Assemblywoman Angelini






     Prohibits substitution of prescribed epilepsy drugs by pharmacists without prior notification to and written consent of physician and patient.



     As introduced.


An Act concerning substitution of epilepsy drugs and supplementing P.L.1977, c.240 (C.24:6E-1 et seq.).


     Be It Enacted by the Senate and General Assembly of the State of New Jersey:


     1. a.  Notwithstanding any law to the contrary, a pharmacist shall not interchange an anti-epileptic drug or formulation of an anti-epileptic drug, brand or generic, for the treatment of seizures associated with epilepsy without providing prior notification to, and obtaining the signed informed consent of, the prescribing physician and the patient, or the patient’s parent, legal guardian or spouse, as applicable.
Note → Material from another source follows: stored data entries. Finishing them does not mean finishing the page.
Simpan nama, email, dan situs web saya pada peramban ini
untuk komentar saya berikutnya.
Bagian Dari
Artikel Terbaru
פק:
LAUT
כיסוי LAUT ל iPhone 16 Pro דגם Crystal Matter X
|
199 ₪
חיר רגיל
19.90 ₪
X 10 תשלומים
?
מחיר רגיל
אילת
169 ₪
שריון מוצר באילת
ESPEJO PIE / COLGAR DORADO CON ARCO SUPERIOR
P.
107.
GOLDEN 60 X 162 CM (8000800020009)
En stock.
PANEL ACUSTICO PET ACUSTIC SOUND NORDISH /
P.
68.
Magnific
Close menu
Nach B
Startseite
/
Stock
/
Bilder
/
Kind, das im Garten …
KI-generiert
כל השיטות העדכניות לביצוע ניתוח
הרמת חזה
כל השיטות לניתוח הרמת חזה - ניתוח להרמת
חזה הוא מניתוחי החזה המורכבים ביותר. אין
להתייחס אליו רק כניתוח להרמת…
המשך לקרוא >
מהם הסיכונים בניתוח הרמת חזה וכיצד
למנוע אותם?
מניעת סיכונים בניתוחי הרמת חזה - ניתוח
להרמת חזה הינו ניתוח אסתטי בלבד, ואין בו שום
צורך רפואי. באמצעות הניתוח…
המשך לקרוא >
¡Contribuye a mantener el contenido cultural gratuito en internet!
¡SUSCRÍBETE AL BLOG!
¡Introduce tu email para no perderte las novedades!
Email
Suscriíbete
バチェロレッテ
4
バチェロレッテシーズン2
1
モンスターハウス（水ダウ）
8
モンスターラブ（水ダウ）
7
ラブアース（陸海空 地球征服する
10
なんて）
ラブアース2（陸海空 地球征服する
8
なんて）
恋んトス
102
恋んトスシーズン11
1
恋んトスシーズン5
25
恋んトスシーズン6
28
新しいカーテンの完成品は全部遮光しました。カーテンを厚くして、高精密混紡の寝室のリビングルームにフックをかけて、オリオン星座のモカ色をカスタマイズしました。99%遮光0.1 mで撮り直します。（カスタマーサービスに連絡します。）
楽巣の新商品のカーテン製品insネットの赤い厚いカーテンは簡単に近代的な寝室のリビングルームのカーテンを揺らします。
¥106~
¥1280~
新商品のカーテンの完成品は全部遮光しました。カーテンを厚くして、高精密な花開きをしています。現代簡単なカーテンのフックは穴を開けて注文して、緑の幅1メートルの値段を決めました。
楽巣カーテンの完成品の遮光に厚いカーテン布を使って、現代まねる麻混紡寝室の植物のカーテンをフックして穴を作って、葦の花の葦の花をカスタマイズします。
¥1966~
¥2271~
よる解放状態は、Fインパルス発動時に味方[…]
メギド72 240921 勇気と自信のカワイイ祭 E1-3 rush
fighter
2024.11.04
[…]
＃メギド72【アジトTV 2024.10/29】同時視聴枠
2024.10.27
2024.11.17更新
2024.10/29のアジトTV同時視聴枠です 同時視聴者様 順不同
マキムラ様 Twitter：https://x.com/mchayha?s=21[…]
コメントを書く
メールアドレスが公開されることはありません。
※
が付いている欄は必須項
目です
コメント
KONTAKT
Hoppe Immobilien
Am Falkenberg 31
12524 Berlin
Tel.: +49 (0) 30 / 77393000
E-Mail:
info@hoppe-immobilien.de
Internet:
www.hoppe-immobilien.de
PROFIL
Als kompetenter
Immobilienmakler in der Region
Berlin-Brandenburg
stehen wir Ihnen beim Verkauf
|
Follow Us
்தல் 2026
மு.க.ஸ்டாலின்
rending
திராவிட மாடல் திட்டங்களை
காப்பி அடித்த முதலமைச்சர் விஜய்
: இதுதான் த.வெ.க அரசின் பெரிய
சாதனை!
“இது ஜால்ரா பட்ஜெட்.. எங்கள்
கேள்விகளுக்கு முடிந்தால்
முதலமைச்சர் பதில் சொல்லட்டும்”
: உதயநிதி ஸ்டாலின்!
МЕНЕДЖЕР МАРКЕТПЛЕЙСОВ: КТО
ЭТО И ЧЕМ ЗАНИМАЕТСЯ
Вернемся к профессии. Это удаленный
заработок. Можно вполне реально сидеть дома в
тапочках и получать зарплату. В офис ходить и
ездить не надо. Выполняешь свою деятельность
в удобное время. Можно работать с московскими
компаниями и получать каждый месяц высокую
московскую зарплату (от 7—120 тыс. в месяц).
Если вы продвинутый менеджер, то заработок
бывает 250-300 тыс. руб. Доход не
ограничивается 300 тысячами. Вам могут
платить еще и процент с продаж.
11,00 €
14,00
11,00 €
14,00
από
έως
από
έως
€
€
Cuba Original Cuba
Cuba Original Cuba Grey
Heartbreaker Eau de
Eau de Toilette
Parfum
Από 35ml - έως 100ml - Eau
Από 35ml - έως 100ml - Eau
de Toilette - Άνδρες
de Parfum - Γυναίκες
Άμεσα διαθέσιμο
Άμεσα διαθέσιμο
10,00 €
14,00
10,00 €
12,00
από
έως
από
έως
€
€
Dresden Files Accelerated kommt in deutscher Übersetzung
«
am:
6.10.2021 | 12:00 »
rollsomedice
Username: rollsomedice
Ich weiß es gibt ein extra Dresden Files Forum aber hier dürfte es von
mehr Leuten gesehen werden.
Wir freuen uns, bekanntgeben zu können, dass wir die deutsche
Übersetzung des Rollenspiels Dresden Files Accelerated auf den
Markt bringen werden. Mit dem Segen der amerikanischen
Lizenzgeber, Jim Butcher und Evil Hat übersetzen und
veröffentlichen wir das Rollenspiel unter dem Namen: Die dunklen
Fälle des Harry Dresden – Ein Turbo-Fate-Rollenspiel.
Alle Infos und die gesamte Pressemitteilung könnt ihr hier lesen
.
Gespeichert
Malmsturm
     b.    As used in this act:

     “Anti-epileptic drug” means any drug prescribed for the treatment of epilepsy or a drug used to treat or prevent seizures.

     “Epilepsy” means a neurological condition characterized by recurrent seizures.

     “Interchange” means the substitution of one version of the same anti-epileptic therapeutic product, including a generic version for the prescribed brand, a brand version for the prescribed generic version, a generic version by one manufacturer for a generic version by a different manufacturer, a different formulation of the prescribed anti-epileptic drug, or a different anti-epileptic therapeutic drug product for the anti-epileptic product originally prescribed.

     “Seizure” means an acute clinical change secondary to a brief disturbance in the electrical activity of the brain.


     2.    This act shall take effect on the first day of the second month following the date of enactment.





     This bill prohibits pharmacists from substituting brand or generic anti-epileptic drugs prescribed to treat seizures without prior notification to, and the signed informed consent of, the prescribing physician and patient, or the patient’s parent, legal guardian or spouse, as applicable.

     Different patients respond differently to seizure control medications.  For anticonvulsant drugs, small variations in concentrations between FDA equivalent rated drugs can cause toxic effects or seizures when taken by patients with epilepsy.

     Anticonvulsant drugs for the treatment of epilepsy differ from other classes of drugs in several ways that make therapeutic or generic interchange of agents problematic.  In most patients, controlling seizures with medication requires a slow and precise dosage regulation of one or several medications.  Changing from one formulation of a drug to another can usually be accomplished, and risks minimized, if physicians and patients monitor blood levels, seizures, and toxicity.

     Pharmacists do not have access to the patient’s complete medical history and may not know why a particular drug product was prescribed.  While pharmacists are a vital part of the health care team, documented consent should be obtained from both the treating physician and the patient prior to any substitution in anticonvulsant medication in the case where the prescribing physician does not check “do not substitute” on the prescription.